Once I got through the first chapter, however, I found the error in my ways. And I found not only that, but I found an interesting, relatable, and inspiring main character, as well as two love interests that were a few inches short of ideal, and a great deal of things that I notice each time I read this book. This book, to me, is kind of like Star Wars--it is a thing of comfort, to be picked up on a rainy day. When I read this in public, I hold the cover in front of my chest proudly, as if to say, yes, someone who insists on using 'they' pronouns is reading a book with a girl wearing a pretty dress on the cover.
If you overlook the flaws (which someone like myself is very eager to find in absolutely everything), you'll most likely think this book as delightful as I did. (And, believe me, in terms of things that can cheer you up after you've sobbed for hours and hours under a thick pile of quilts, this is up there.)
America Singer is a patchwork of all the things I admire in people. Tenacity, passion, hope, determination, and most important of all, a cool-ass name. Even into the points where she's so incredibly focused on romantic love, and indecisive to an almost intolerable degree, I find her actions and decisions not just impulsive, but perfect. Most people I know that would get impatient with her are all far too eager to group her into the 'crazy bitch' category, and, honestly, I've started to realize that anyone not in that category, by at least one person's standards, isn't worth their salt.
And here's the thing--I don't relate to her at all. I truly, honestly, wish I could.
I doubt there are many more fictional characters I find as awesome as I find America Singer.
But, hey, this novel has much, much more than an incredible main character. It's got frustrating side ones as well. Personally, because I'm not alloromantic, neither Maxon nor Aspen ever appealed to me, but hey, they were going up against an impossible standard anyways. Beyond their romantic appeal, you have to truly look hard for anything appealing in these characters, but I feel like I've found it.

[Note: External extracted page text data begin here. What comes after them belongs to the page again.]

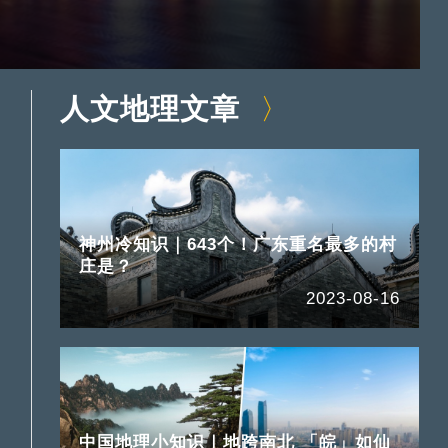
人文地理文章
神州冷知识｜643个！广东重名最多的村
庄是？
2023-08-16
中国地理小知识｜地跨南北 「皖」如仙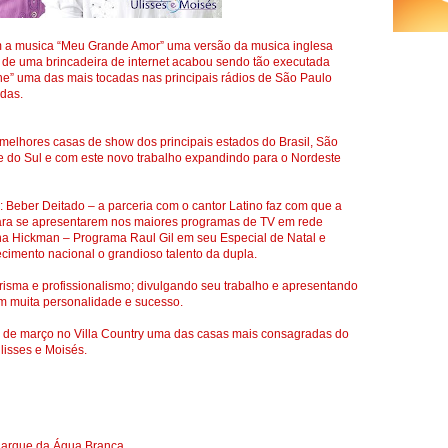
om a musica “Meu Grande Amor” uma versão da musica inglesa
ir de uma brincadeira de internet acabou sendo tão executada
one” uma das mais tocadas nas principais rádios de São Paulo
idas.
melhores casas de show dos principais estados do Brasil, São
e do Sul e com este novo trabalho expandindo para o Nordeste
 Beber Deitado – a parceria com o cantor Latino faz com que a
para se apresentarem nos maiores programas de TV em rede
na Hickman – Programa Raul Gil em seu Especial de Natal e
imento nacional o grandioso talento da dupla.
risma e profissionalismo; divulgando seu trabalho e apresentando
m muita personalidade e sucesso.
7 de março no Villa Country uma das casas mais consagradas do
isses e Moisés.
Paarque da Água Branca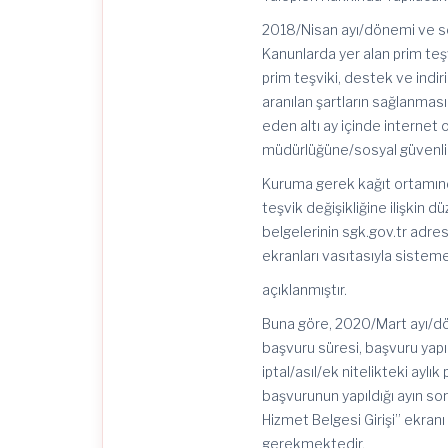
2018/Nisan ayı/dönemi ve so
Kanunlarda yer alan prim teş
prim teşviki, destek ve indiri
aranılan şartların sağlanmas
eden altı ay içinde internet 
müdürlüğüne/sosyal güvenlik
Kuruma gerek kağıt ortamın
teşvik değişikliğine ilişkin 
belgelerinin sgk.gov.tr adres
ekranları vasıtasıyla sisteme 
açıklanmıştır.
Buna göre, 2020/Mart ayı/döne
başvuru süresi, başvuru yapı
iptal/asıl/ek nitelikteki ay
başvurunun yapıldığı ayın so
Hizmet Belgesi Girişi” ekra
gerekmektedir.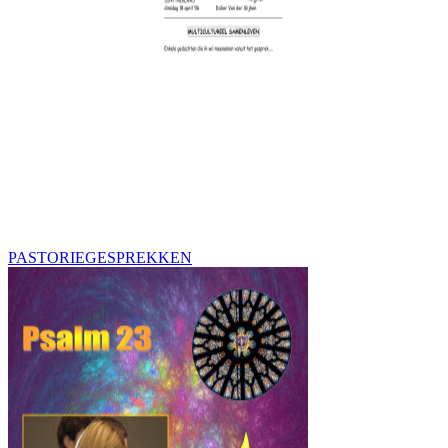
PASTORIEGESPREKKEN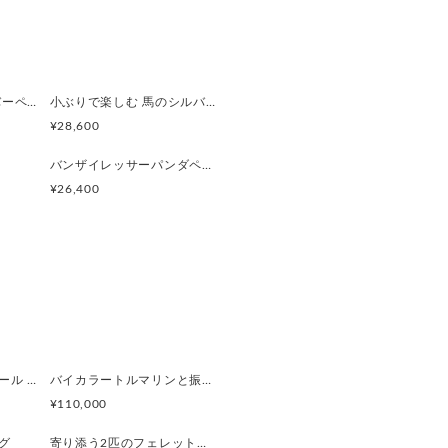
強度も保つ構造です。
ドし、奥までしっかり入れてくだ
サラブレッド 馬シルバーペンダント
小ぶりで楽しむ 馬のシルバーリング
ます。右耳用です
¥28,600
ゆっくりと広げてください。
バンザイレッサーパンダペンダント
ゆっくりと閉じてください。
¥26,400
めご自分のしっくりくる箇所を見
--------------------------------
(厚み2mm)
 5.2mm
ぺルビアンブルーオパール 猫と鳥ペンダントブローチ
バイカラートルマリンと振り向くおしゃべり三毛猫のペンダント
¥110,000
グ
寄り添う2匹のフェレットリング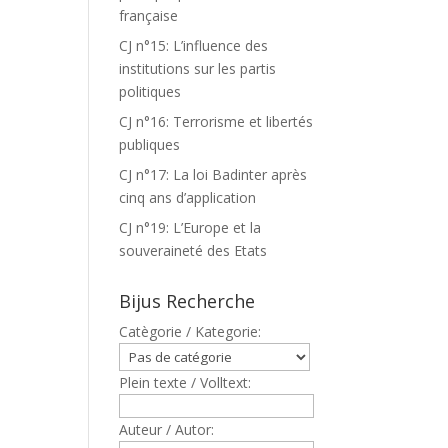
française
CJ n°15: L’influence des
institutions sur les partis
politiques
CJ n°16: Terrorisme et libertés
publiques
CJ n°17: La loi Badinter après
cinq ans d’application
CJ n°19: L’Europe et la
souveraineté des Etats
Bijus Recherche
Catègorie / Kategorie:
Plein texte / Volltext:
Auteur / Autor: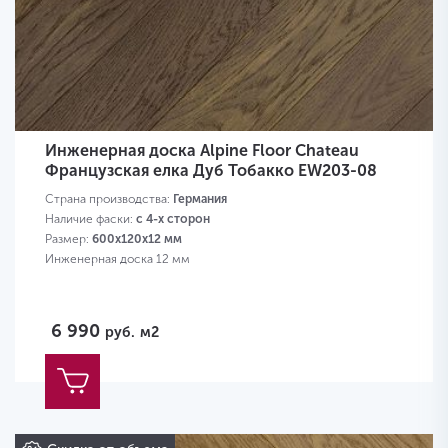
Инженерная доска Alpine Floor Chateau
Французская елка Дуб Тобакко EW203-08
Страна производства:
Германия
Наличие фаски:
с 4-х сторон
Размер:
600х120х12 мм
Инженерная доска 12 мм
6 990
руб.
м2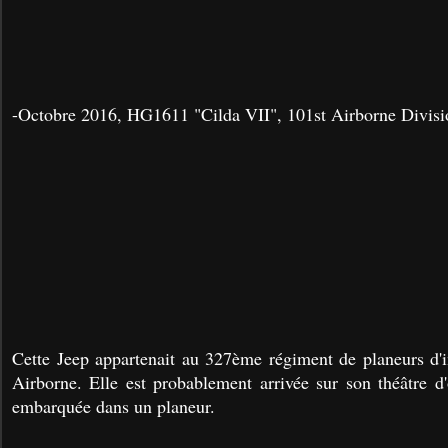
-Octobre 2016, HG1611 "Cilda VII", 101st Airborne Divisi
Cette Jeep appartenait au 327ème régiment de planeurs d'
Airborne. Elle est probablement arrivée sur son théâtre d'
embarquée dans un planeur.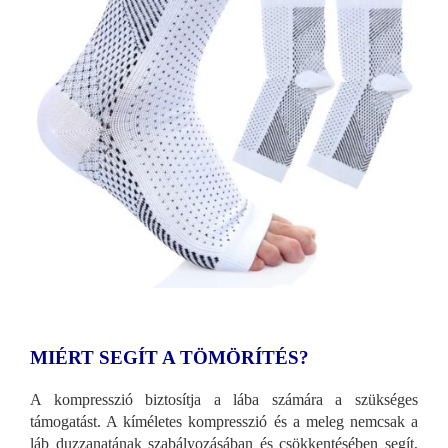
MIÉRT SEGÍT A TÖMÖRÍTÉS?
A kompresszió biztosítja a lába számára a szükséges
támogatást. A kíméletes kompresszió és a meleg nemcsak a
láb duzzanatának szabályozásában és csökkentésében segít,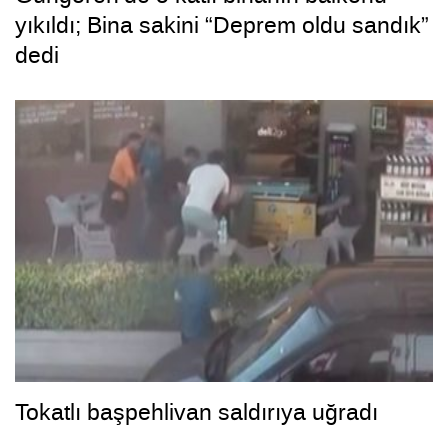
yıkıldı; Bina sakini “Deprem oldu sandık”
dedi
Tokatlı başpehlivan saldırıya uğradı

Let's start with Aspen, shall we? For one thing, I will say this: he's almost as determined as America is, but in a way that's a little bit more creepy. Throughout the novel, his actions kind of freaked me out, to be honest. He's all too eager to beg and manipulate--things that not only repulse me but remind me why I can only take so much romance before the aro in me kicks in and starts barfing.
But, I will say this: Cass has that feeling of nostalgia you'd find in childhood friends down. I thoroughly appreciated America's own narration of her life--feelings for Aspen included. It felt very real and very raw. Though I'm not like America and I'm nowhere near finding Aspen as appealing as she did, I can at least attempt to empathize with her, and apply those feelings of pain and memories--so well described, I might add--to other things. That might even be part of what fuels America's determination to fight for herself, and, even if I can't understand any of the reasons America says she's in love with him, I can at least see the effect of that love on the character and her development through the story, and it's as in-depth and heartwrenching as any first-love story could be.

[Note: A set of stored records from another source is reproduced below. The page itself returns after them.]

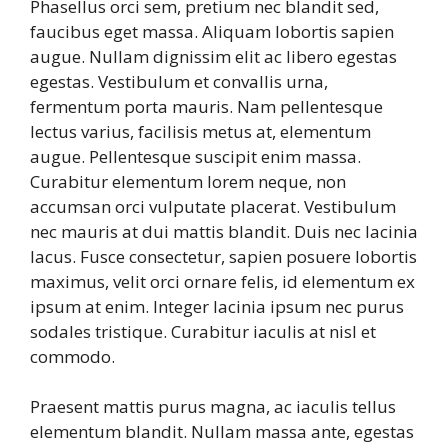
Phasellus orci sem, pretium nec blandit sed,
faucibus eget massa. Aliquam lobortis sapien
augue. Nullam dignissim elit ac libero egestas
egestas. Vestibulum et convallis urna,
fermentum porta mauris. Nam pellentesque
lectus varius, facilisis metus at, elementum
augue. Pellentesque suscipit enim massa.
Curabitur elementum lorem neque, non
accumsan orci vulputate placerat. Vestibulum
nec mauris at dui mattis blandit. Duis nec lacinia
lacus. Fusce consectetur, sapien posuere lobortis
maximus, velit orci ornare felis, id elementum ex
ipsum at enim. Integer lacinia ipsum nec purus
sodales tristique. Curabitur iaculis at nisl et
commodo.
Praesent mattis purus magna, ac iaculis tellus
elementum blandit. Nullam massa ante, egestas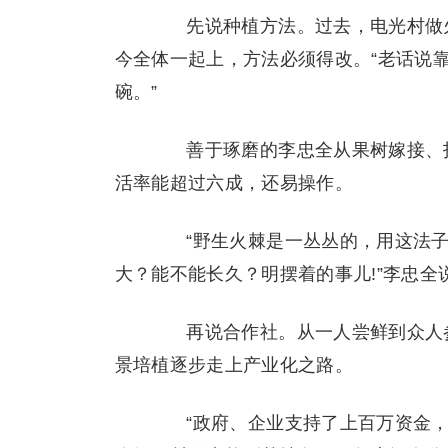
先说种植方法。过去，电光村做火
今全体一起上，方法必须得改。“老话说
碗。”
善于琢磨的李忠全从果树嫁接、扦
活率能超过六成，还易操作。
“野生火棘是一丛丛的，用这法子
大？能不能长久？明摆着的事儿!”李忠全
再说合作社。从一人尝鲜到众人参与
景培植逐步走上产业化之路。
“政府、企业支持了上百万资金，流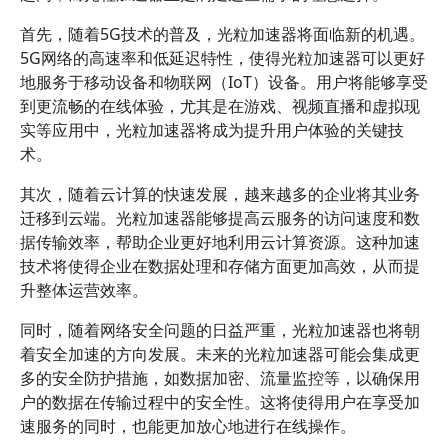
首先，随着5G技术的普及，光粒加速器将面临新的机遇。
5G网络的高速率和低延迟特性，使得光粒加速器可以更好
地服务于移动设备和物联网（IoT）设备。用户将能够享受
到更流畅的在线体验，尤其是在游戏、视频直播和虚拟现
实等应用中，光粒加速器将成为提升用户体验的关键技
术。
其次，随着云计算的快速发展，越来越多的企业将其业务
迁移到云端。光粒加速器能够提高云服务的访问速度和数
据传输效率，帮助企业更好地利用云计算资源。这种加速
技术将使得企业在数据处理和存储方面更加高效，从而提
升整体运营效率。
同时，随着网络安全问题的日益严重，光粒加速器也将朝
着安全加速的方向发展。未来的光粒加速器可能会集成更
多的安全防护措施，如数据加密、流量监控等，以确保用
户的数据在传输过程中的安全性。这将使得用户在享受加
速服务的同时，也能更加放心地进行在线操作。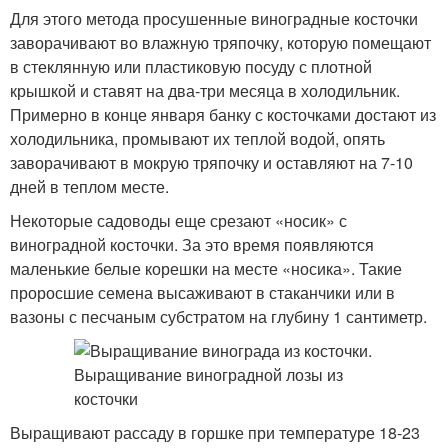
Для этого метода просушенные виноградные косточки
заворачивают во влажную тряпочку, которую помещают
в стеклянную или пластиковую посуду с плотной
крышкой и ставят на два-три месяца в холодильник.
Примерно в конце января банку с косточками достают из
холодильника, промывают их теплой водой, опять
заворачивают в мокрую тряпочку и оставляют на 7-10
дней в теплом месте.
Некоторые садоводы еще срезают «носик» с
виноградной косточки. За это время появляются
маленькие белые корешки на месте «носика». Такие
проросшие семена высаживают в стаканчики или в
вазоны с песчаным субстратом на глубину 1 сантиметр.
Выращивают рассаду в горшке при температуре 18-23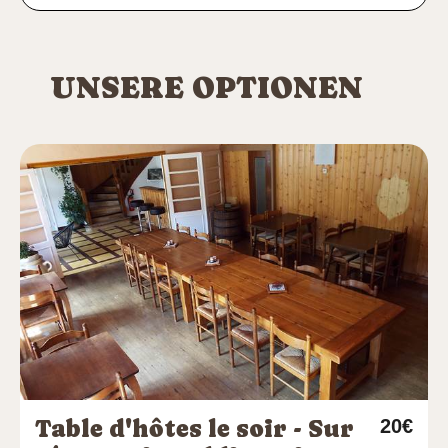
UNSERE OPTIONEN
Table d'hôtes le soir - Sur
20€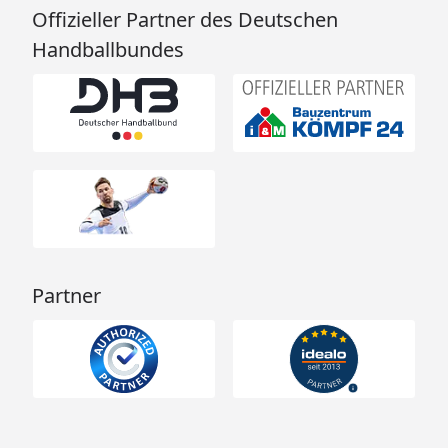
Offizieller Partner des Deutschen
Handballbundes
Partner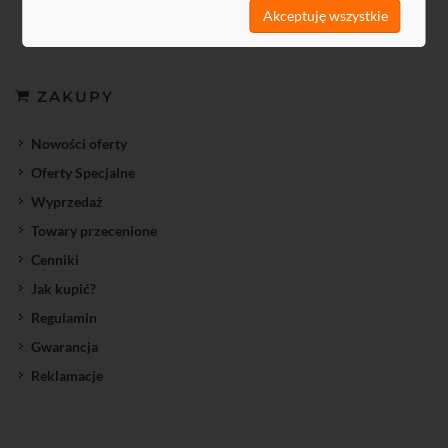
Akceptuję wszystkie
ZAKUPY
Nowości oferty
Oferty Specjalne
Wyprzedaż
Towary przecenione
Cenniki
Jak kupić?
Regulamin
Gwarancja
Reklamacje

Maxon is a little different. (I can't stand all of these stupid red lines all over my draft, so let's just call him 'Max.')
So, at the beginning of this book, America keeps emphasizing how fake and still Max looks all the damn time, and, when she actually meets him, I have a hard time telling the difference. Yeah, that genuine-ness is in there somewhere, but all these secret meetings and conversations that I've heard described as 'authentic' really don't seem all that to me.
And, yes, I am aware of the fact that the main point of this subplot was to get me to ship the two of them, but I just don't see it. Perhaps I'm just fishing around for a platonic ship for me to latch onto and actually fully comprehend, but I think they would have fared far better in a close friendship than in a full-on romantic...well...thing. Even at the end, I haven't come an inch closer to seeing it. Nor do I give a damn if they actually get married. Sorry.
All of that being said, a best-friend candidate can still manage to be somewhat cute. (I'd appreciate if you made the distinction: I am unable to comprehend "hypothetical-boyfriend" cute. I am, however, fairly familiar with the kind of cuteness you'd find in abundance around kittens.) Moments that involved a little bit of awkwardness or bonding always managed to be quite cute, and some of these moments even involved me squealing and curling into a blanket, like in sixth grade, all over again.
Also, awkwardness is a good sort of relief, and when the tension was getting too high, I was grateful for the moments Cass chose to sprinkle with a misstep or Max's panic at the sight of displays of human emotion. There are dark elements to this novel, and as I have read the next two books, I've realized that they don't tend to gravitate more towards sunshine as the series progresses, especially considering the reality in which all of these characters are living. Any comic relief, especially when it has to do with this looming love triangle, is a good thing, and the abundance of it in this novel has yet to go unnoticed.
Now, on to the main reason I loved this damn thing: the politics.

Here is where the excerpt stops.